• _EXERCISE_
Look through the records below and say how many lines include "Unsized". Give only that number.

INPUT DATA START

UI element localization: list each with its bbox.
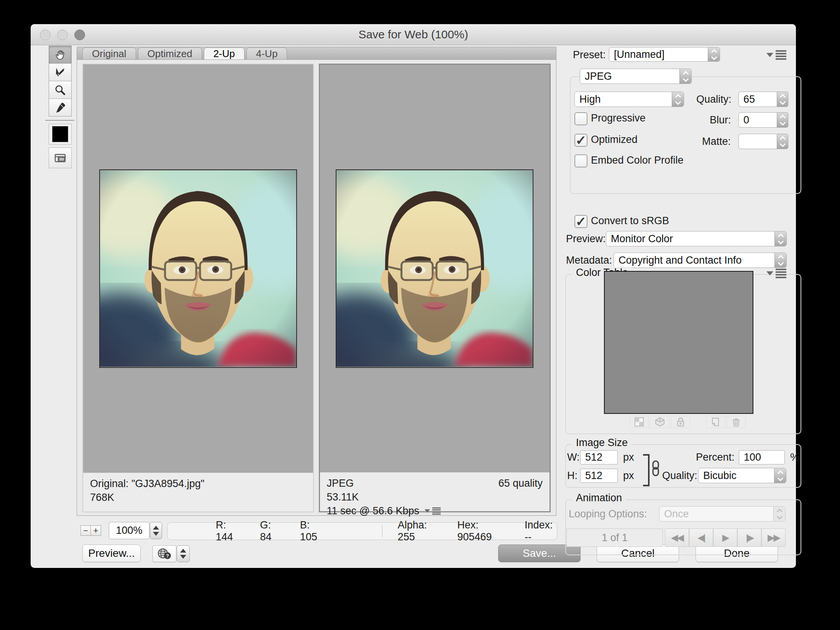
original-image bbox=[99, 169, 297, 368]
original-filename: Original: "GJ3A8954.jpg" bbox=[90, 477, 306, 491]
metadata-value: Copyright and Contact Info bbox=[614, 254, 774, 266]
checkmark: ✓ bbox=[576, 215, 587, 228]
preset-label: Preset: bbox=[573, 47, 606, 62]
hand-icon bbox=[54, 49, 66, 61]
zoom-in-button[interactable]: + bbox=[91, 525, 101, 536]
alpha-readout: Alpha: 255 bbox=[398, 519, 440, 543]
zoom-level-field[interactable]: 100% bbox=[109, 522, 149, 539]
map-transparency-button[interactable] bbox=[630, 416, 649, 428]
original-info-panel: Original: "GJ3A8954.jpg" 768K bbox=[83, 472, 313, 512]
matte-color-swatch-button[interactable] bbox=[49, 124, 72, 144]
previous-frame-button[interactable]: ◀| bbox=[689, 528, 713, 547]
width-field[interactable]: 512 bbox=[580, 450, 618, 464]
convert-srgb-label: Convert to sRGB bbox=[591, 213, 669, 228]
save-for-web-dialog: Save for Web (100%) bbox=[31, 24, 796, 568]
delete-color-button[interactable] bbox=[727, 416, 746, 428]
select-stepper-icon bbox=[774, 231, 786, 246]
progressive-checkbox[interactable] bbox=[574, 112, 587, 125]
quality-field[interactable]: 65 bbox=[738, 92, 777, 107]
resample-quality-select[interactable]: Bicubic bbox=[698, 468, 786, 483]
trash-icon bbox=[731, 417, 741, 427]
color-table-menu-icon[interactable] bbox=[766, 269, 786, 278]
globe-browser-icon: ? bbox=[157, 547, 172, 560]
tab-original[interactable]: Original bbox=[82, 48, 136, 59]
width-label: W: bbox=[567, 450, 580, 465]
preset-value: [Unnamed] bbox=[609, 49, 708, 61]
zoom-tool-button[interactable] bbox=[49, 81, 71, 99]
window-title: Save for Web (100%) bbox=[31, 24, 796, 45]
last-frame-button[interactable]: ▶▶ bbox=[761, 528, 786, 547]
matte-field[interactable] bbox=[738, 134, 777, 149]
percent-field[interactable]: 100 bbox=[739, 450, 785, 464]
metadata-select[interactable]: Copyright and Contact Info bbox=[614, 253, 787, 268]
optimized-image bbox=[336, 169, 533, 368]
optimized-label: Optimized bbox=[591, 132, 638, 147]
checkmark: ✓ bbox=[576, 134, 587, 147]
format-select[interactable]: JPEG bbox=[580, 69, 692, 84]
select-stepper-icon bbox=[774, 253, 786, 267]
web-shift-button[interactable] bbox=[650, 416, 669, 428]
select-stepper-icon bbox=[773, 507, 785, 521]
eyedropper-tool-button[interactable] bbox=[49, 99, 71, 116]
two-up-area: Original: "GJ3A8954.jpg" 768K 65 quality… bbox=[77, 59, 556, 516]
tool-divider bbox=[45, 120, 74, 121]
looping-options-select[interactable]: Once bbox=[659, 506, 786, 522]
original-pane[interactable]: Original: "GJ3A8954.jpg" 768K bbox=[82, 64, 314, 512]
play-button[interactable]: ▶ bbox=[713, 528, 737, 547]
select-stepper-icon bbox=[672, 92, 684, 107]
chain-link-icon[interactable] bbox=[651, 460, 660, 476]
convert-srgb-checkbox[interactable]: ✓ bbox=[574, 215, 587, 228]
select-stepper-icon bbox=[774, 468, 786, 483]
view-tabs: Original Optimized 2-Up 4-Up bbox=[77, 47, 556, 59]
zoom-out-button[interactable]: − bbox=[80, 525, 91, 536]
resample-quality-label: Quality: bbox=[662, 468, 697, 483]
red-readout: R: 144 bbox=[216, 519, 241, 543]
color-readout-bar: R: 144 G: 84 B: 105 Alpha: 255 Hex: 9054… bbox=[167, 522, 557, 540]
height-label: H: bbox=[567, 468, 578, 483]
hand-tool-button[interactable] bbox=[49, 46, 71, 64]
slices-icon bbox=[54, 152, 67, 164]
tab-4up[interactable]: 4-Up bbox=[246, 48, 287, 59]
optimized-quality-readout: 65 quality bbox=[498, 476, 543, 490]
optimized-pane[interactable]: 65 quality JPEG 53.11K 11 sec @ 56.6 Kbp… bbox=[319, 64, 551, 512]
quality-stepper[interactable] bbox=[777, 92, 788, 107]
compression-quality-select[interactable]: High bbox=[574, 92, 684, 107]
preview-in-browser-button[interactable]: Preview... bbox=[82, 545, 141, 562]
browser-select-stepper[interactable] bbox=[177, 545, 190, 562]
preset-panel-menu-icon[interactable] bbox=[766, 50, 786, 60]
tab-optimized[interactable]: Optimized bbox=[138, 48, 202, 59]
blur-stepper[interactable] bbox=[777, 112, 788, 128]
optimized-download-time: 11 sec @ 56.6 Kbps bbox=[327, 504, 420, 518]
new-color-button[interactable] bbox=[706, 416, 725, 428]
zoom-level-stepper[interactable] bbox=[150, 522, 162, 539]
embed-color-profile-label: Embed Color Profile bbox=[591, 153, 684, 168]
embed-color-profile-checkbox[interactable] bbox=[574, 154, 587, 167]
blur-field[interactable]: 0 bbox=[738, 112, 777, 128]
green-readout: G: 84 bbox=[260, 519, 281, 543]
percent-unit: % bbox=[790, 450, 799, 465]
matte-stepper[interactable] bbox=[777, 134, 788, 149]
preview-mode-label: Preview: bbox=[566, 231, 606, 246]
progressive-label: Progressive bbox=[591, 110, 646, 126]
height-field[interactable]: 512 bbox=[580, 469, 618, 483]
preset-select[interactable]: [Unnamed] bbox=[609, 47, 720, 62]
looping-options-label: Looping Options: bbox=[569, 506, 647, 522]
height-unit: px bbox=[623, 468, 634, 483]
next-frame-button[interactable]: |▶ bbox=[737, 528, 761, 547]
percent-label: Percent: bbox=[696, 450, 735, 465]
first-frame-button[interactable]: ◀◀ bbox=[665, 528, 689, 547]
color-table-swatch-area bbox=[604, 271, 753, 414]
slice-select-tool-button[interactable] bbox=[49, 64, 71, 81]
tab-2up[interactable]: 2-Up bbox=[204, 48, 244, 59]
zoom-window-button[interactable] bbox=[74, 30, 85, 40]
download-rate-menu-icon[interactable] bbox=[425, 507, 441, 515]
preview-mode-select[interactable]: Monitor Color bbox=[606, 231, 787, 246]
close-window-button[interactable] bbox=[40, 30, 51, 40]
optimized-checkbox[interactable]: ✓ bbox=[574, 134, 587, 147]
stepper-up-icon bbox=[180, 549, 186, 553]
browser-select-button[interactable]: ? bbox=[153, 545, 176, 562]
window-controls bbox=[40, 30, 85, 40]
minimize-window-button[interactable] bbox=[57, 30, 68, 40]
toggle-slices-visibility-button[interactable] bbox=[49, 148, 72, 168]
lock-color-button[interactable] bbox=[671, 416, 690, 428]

INPUT DATA END
INPUT DATA START

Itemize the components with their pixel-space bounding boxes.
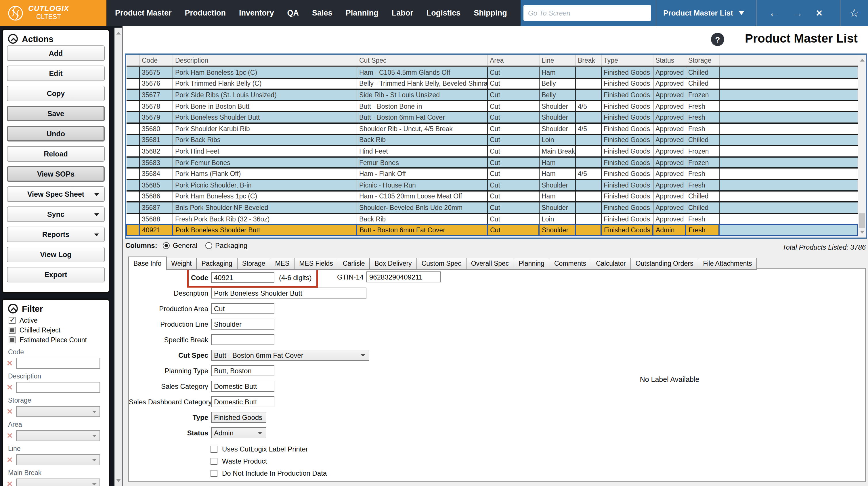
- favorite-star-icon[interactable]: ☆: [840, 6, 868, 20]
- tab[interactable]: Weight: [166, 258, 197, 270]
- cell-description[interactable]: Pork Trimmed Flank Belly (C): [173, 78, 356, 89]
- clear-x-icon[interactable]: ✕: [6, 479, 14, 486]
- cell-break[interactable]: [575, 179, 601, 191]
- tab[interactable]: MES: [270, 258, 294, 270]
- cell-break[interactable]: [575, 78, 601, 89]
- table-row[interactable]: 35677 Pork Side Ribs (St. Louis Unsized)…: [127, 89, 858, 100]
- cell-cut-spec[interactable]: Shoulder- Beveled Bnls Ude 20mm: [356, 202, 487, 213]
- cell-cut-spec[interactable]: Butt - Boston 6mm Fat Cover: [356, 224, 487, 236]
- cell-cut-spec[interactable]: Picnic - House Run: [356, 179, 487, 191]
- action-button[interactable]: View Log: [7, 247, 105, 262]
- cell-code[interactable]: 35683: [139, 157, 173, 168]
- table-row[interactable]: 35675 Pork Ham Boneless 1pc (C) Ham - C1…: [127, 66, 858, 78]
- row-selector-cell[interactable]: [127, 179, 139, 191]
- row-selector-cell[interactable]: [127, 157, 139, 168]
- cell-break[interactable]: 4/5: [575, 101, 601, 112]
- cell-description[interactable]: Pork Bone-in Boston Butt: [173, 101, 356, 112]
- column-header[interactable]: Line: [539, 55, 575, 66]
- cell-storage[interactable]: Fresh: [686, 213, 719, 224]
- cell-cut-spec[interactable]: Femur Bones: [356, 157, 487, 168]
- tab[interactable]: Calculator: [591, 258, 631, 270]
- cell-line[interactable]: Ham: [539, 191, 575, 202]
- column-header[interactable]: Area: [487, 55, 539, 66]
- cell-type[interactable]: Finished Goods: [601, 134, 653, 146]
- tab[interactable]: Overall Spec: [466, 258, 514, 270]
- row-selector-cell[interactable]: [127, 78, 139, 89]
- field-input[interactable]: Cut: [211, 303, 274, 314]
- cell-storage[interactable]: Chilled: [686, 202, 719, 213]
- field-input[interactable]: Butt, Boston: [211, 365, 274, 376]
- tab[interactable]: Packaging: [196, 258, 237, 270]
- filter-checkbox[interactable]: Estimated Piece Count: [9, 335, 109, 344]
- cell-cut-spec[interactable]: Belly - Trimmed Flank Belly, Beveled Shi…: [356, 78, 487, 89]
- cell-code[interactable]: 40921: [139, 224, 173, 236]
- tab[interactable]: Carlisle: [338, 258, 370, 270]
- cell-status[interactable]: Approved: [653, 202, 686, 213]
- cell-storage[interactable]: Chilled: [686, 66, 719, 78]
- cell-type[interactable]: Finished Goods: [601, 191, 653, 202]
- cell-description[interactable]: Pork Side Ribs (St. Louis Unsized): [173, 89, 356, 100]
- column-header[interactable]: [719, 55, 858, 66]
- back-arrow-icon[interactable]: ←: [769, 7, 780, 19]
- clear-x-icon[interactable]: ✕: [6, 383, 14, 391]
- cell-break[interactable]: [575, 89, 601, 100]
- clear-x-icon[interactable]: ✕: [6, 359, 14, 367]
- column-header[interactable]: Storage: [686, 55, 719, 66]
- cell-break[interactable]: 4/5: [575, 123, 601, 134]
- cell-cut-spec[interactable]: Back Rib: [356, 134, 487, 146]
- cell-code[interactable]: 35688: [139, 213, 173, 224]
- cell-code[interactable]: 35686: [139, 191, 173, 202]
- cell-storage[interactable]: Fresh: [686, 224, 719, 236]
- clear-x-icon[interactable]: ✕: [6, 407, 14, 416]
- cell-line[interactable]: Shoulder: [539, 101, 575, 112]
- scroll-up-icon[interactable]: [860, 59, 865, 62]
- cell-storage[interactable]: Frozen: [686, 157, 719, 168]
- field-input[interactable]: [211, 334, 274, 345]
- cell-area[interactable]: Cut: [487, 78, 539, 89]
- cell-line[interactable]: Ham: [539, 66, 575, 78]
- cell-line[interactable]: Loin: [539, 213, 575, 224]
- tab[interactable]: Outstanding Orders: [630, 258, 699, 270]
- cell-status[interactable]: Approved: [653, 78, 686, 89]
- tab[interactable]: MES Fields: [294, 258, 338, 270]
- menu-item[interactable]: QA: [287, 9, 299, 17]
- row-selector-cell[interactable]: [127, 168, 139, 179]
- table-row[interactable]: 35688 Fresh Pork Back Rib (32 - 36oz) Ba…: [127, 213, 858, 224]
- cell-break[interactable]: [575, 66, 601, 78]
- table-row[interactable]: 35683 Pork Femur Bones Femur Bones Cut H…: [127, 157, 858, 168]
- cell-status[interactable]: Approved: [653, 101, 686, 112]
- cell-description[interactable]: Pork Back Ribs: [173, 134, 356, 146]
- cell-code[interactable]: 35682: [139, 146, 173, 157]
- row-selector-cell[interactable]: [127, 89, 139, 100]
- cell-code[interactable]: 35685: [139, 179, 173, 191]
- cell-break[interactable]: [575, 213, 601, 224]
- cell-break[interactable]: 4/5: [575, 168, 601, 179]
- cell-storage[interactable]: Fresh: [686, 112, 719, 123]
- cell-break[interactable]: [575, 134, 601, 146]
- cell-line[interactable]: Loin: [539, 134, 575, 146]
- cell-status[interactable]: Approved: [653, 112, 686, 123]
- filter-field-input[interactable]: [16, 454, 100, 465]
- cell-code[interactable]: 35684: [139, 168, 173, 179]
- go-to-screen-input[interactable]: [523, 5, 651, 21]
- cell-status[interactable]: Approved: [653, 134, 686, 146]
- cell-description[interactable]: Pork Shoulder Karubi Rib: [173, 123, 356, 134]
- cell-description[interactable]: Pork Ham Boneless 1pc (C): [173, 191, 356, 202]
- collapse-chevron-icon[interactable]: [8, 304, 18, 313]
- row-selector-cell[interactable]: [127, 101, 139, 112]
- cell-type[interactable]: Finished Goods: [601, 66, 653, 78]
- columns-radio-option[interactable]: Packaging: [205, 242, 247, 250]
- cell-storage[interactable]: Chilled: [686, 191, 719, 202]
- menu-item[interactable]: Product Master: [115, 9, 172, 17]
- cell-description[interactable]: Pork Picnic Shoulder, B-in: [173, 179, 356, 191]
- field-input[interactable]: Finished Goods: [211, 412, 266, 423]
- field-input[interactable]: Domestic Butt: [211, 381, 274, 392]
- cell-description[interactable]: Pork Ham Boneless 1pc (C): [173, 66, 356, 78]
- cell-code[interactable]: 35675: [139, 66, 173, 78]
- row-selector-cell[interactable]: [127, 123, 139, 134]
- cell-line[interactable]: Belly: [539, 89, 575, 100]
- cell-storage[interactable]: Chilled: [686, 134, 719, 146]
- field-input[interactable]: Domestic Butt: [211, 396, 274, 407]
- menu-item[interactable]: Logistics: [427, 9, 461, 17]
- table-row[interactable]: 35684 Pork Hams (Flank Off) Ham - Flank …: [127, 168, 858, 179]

INPUT DATA END

• _RESPONSE TO THE TASK_
2